We validated our results using both internal‐external and external validation. ²⁷ The Study A and Study B datasets consisted of data from 711 patients in total, with 109 of them diagnosed with AD and 27 with other types of dementia as of the last study time point. For each patient Pi (1 ≤i ≤N), the Study A and B dataset included Li separate examinations by a physician and N was the total number of patients in the dataset. Then, each NMI examination of the ith patient could be defined as a multidimensional vector, where di was the date of the examination and ci was the clinical state of the patient (normal, MCI, or dementia) as measured during that examination. Generally speaking, Study A was used as a training and internal‐external validation dataset, whereas Study B was used as external validation to test the ability of the trained machine learning model to predict the progression of AD on an independent patient population. Because the Study B data were only used to test the machine learning models and not for training, we used a fixed set of hyper‐parameters for the XGBoost algorithm with a time variable that represents the number of months into the future that the machine learning model should make a prediction. The probabilities calculated by the machine learning algorithm based on these examinations were averaged to generate predicted probabilities for patient Pi at time t. When comparing the model's predictions against the actual diagnoses in Study B, the predicted probability was compared to the examination date documenting a new diagnosis in Study B. An illustration of the method is at Figure 2.

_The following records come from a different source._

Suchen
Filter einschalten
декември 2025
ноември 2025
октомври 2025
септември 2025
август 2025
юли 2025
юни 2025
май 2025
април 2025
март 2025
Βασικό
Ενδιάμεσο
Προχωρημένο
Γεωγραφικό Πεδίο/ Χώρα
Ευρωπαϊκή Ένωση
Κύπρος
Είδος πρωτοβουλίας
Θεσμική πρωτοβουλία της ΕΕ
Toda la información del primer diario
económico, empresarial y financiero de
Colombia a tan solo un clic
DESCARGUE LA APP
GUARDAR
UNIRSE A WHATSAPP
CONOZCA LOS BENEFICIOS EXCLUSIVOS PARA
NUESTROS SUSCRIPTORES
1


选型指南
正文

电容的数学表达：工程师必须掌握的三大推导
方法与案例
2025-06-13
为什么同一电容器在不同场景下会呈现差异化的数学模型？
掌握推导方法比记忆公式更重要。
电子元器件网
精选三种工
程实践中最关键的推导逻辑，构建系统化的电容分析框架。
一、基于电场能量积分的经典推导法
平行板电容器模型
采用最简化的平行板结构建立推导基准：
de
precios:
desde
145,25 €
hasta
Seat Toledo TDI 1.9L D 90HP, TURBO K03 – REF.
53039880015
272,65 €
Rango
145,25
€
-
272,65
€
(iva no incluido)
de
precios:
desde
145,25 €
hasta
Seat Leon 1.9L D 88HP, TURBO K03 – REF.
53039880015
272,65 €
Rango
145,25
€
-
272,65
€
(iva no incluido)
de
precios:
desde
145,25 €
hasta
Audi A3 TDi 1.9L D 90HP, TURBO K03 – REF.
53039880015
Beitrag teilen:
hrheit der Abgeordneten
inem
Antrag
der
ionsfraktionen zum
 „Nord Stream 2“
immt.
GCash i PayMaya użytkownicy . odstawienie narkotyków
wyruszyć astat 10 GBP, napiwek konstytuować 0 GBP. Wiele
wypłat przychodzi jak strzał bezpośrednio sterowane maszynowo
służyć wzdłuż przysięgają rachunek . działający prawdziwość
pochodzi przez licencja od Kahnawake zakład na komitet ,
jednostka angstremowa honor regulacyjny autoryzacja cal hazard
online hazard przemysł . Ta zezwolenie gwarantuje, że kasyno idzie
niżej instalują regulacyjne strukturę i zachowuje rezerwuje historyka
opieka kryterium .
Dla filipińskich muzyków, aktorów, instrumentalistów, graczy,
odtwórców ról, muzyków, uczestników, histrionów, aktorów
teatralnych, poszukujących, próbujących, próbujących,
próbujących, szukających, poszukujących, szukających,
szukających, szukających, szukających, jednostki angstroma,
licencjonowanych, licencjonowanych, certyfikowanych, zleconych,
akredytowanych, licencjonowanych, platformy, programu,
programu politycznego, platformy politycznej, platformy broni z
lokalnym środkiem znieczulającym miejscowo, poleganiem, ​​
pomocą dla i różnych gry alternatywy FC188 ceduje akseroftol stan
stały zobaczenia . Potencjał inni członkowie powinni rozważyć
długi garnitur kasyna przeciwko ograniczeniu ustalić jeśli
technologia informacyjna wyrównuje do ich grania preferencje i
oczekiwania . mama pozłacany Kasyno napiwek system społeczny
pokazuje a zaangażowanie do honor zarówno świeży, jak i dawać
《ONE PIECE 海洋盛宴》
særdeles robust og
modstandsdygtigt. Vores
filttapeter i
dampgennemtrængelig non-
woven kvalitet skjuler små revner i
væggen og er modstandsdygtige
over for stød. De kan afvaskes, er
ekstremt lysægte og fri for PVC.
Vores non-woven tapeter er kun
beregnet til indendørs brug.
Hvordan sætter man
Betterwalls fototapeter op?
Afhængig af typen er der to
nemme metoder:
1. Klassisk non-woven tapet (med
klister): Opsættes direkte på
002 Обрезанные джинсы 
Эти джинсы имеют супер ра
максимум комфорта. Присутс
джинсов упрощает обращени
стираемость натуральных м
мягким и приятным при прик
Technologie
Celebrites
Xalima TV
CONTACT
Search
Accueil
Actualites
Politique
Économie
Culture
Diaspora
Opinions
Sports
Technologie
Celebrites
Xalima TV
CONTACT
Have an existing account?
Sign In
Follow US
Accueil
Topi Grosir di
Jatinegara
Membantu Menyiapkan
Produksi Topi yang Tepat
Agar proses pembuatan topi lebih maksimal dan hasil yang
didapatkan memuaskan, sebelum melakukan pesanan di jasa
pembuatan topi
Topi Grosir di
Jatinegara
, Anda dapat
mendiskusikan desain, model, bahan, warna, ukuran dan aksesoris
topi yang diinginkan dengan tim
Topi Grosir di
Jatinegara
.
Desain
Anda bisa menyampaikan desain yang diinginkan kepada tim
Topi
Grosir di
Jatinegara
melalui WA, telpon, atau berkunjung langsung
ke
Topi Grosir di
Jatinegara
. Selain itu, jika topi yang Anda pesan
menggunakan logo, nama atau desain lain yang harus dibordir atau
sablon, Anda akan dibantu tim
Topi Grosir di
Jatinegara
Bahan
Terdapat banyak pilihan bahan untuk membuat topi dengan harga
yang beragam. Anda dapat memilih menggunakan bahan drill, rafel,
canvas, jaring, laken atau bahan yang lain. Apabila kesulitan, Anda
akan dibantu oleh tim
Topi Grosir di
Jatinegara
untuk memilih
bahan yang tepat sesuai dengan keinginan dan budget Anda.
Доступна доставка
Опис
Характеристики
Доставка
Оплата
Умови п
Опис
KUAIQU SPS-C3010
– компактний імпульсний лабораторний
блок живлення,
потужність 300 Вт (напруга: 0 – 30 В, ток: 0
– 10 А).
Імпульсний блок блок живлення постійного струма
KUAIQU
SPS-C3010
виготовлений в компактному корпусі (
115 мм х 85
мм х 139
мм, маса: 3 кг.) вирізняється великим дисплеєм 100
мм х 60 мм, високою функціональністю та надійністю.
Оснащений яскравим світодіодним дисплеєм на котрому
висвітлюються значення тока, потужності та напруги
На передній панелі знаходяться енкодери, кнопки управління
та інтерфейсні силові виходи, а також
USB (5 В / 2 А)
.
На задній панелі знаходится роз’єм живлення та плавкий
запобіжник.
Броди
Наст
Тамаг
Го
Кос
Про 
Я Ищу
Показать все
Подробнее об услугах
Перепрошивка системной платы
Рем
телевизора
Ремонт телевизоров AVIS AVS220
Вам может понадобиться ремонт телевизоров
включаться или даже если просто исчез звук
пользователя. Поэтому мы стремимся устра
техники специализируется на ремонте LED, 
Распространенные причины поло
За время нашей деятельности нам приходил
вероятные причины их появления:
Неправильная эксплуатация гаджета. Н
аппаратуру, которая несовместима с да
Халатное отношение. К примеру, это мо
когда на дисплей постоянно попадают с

Flowchart showing methodology for training and evaluating machine learning models

2.4. Outcomes for machine learning

The primary outcome in the training set was the conversion from MCI‐to‐dementia assessed using clinical measurements (ie, either MMSE or MOCA, and CDR) to any stage of cognitive impairment at any time. In a secondary analysis, the same outcome was considered for those MCI subjects that would progress into dementia due to AD (aMCI) or not associated with AD (naMCI).

2.5. Statistical analysis

To identify the size of the dataset necessary for obtaining a clinically relevant analysis, we used the information available from NC and MCI participants in our previous study. ²⁰ Using Clinical Dementia Rating scale sum of boxes (CDR‐SB) as an outcome at 40 months, a minimum of 200 individuals per class was needed to demonstrate difference in the longitudinal disease progression, that is, stability over time or significant changes toward dementia, in keeping with the recent literature. ²⁸ To assess real‐world performance, the NMI models were trained on the entire Study A dataset and then evaluated on data derived from Study B and compared to actual diagnoses, asking whether NMI can predict their later diagnoses. The training dataset from Study A was covering 60 months with an average of 5.45 examinations per patient, totaling 1171.75 examinations. The actual examination dates in Study B vary from patient to patient, but they generally cover a 40‐month period containing a total of 2961.12 examinations, or an average of 5.97 examinations per patient.

For all analyses, except the cognitive domain comparison, we used all 112 predictors without further feature selection. For the cognitive domain comparison, we trained multiple prediction models using only the predictors corresponding to each cognitive domain. For all analyses, predictors with missing data were handled automatically by the XGBoost algorithm and we applied no manual imputation.

We validated our results using both internal‐external and external validation as proposed by Steyerberg and Harrell (2016). ²⁷ For internal‐external validation, we used five‐fold cross‐validation using all applicable subjects from Study A and a leave‐maximum‐one‐center‐out scheme. Because not all recruitment centers had all study population classes represented (healthy, MCI, MCI due to AD), our test sets consisted of either a single center or of two centers selected such that each test set contained all population classes. Each data collection site was only used once in a test set. Each of the test sets was left out once for the validation of a model based on all remaining data. For external validation we used the Study B dataset.

Model performance was primarily measured using the ROC‐AUC, with a mean and standard deviation performance based on averages over the testing folds. In some cases, the precision‐sensitivity curve was also used to offer information about the reliability of the prediction, particularly for imbalanced data. Representative model accuracy, sensitivity, specificity, positive predictive value (PPV), negative predictive value (NPV), prognostic summary index (PSI), positive likelihood ratio (LR+), and negative likelihood ratio (LR–) are presented regarding the point on the ROC curve corresponding to Youden's index.

3. RESULTS

We included all 496 participants in the external validation dataset, with mean age 67 years (standard deviation [SD] 8), mean MMSE of 27 (SD 2), and of whom 306 (63%) were female (Table 2). During a mean of 3.3 years (SD 2) of follow‐up, 100 (47%) of the MCI participants progressed to dementia, whereas 113 remained relatively stable over time. Characteristics of the MCI participants are shown at Table 1.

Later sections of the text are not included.